La limitación de mandatos –aplicada no sólo a los políticos electos, también a sus altos cargos de confianza– supondría un obstáculo a la extensión de las redes clientelares que se forman en torno a las unidades administrativas públicas. Al igual que en todas las profesiones, existen buenos funcionarios que trabajan con honradez y profesionalidad, que hacen multitud de horas extras no remuneradas y orientan su trabajo al servicio a los ciudadanos. Sea como fuere, una renovación efectiva, cada cuatro u ocho años, de la administración del Estado permitiría la entrada de aire fresco en los despachos y, al menos en teoría, complicaría la labor de los grupos de presión.
Por otro lado, sería esencial que hubiese agencias anticorrupción que interviniesen sobre aquellos funcionarios, directivos y políticos que incurrieran reiteradamente en actos administrativos no ajustados a derecho o cuyos patrimonios experimentaran crecimientos anormales. Evidentemente, las instituciones anticorrupción no deberían seguir los intereses de político alguno, sino los de la justicia.
El Gobierno de los Estados Unidos señala como factores críticos para el éxito de una agencia anticorrupción la adopción de una estrategia comprensible que alcance a todo el sector público –no solo al Estado central–, la independencia de sus mandos y empleados y el fuerte respaldo político. Como en todos los procesos de evolución de la estructura institucional, es muy importante elegir bien el momento constitucional para la puesta en marcha de un organismo de este tipo.
Como muchos ciudadanos ya no confiamos demasiado en la actuación de los políticos, entiendo que sería mejor que las agencias anticorrupción pudiesen operar descentralizadamente y bajo la tutela de juzgados especializados, con jueces independientes turnándose aleatoriamente en la dirección de las investigaciones. Claro, que para que funcionase dicha agencia con una dirección judicial en vez de política sería preciso contar con un poder judicial realmente independiente. Tampoco vendría mal una agencia europea, pero también ésta debería estar en manos de jueces independientes.
Las agencias anticorrupción deberían estar orientadas al control de los actos administrativos dudosos susceptibles de afectar al presupuesto público, pero también a la supervisión de las declaraciones patrimoniales, al igual que ocurre en Estados Unidos.

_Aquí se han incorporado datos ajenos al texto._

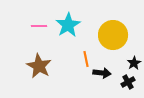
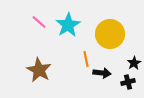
pink line: moved 4 px up; rotated 42 degrees clockwise
yellow circle: moved 3 px left, 1 px up
brown star: moved 4 px down
black cross: rotated 16 degrees clockwise
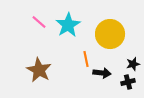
black star: moved 1 px left, 1 px down; rotated 16 degrees clockwise
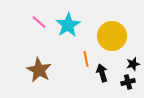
yellow circle: moved 2 px right, 2 px down
black arrow: rotated 114 degrees counterclockwise
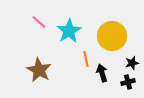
cyan star: moved 1 px right, 6 px down
black star: moved 1 px left, 1 px up
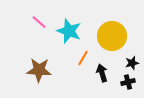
cyan star: rotated 20 degrees counterclockwise
orange line: moved 3 px left, 1 px up; rotated 42 degrees clockwise
brown star: rotated 25 degrees counterclockwise
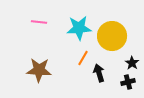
pink line: rotated 35 degrees counterclockwise
cyan star: moved 10 px right, 3 px up; rotated 25 degrees counterclockwise
black star: rotated 24 degrees counterclockwise
black arrow: moved 3 px left
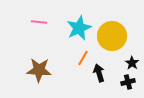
cyan star: rotated 20 degrees counterclockwise
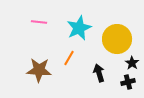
yellow circle: moved 5 px right, 3 px down
orange line: moved 14 px left
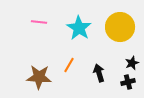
cyan star: rotated 15 degrees counterclockwise
yellow circle: moved 3 px right, 12 px up
orange line: moved 7 px down
black star: rotated 16 degrees clockwise
brown star: moved 7 px down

Igualmente, estos organismos deberían controlar las auditorías llevadas a cabo por los técnicos de la Intervención General del Estado, a fin de asegurar que el brazo de ésta alcanza por igual a todas las instituciones (comunidades autónomas, Estado central, ayuntamientos, diputaciones provinciales, cabildos...).
La U. S. Goverment Accountability Office ha revisado recientemente sus estándares para introducir mayores niveles de ética, independencia, juicio y competencia profesionales en las auditorias internas. En teoría, deben operar según los criterios y recomendaciones de la International Auditing and Assurance Standards Board (IAASB), sin que los políticos puedan introducir variaciones legislativas locales que reduzcan a un mero trámite administrativo la labor interventora, dado que es un cuerpo funcionarial esencial para garantizar la transparencia en la gestión de las cuentas públicas.

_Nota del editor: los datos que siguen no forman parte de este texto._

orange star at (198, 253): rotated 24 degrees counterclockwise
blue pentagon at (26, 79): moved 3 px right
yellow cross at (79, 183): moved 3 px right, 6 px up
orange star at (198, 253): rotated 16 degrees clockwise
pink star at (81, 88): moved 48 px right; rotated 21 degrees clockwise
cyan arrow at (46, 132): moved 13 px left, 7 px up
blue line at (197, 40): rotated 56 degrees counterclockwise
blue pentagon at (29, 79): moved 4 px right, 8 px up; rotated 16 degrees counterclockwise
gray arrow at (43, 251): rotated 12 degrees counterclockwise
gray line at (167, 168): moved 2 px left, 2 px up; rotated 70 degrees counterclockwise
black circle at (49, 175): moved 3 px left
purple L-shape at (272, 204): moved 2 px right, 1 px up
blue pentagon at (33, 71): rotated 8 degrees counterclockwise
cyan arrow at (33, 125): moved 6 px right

Sin embargo, asistimos a un espectáculo bochornoso de deterioro moral del régimen político en España, con una casta político-judicial que impide cerrar fisuras normativas e instaurar instituciones que puedan mejorar la democracia a favor de los votantes.
Pues bien, es ahí donde radica el problema principal para lograr que las declaraciones patrimoniales, las auditorias internas, la limitación de mandatos o las agencias anticorrupción puedan ser implantadas algún día como barreras contra la prevaricación, la malversación y la corrupción generalizadas.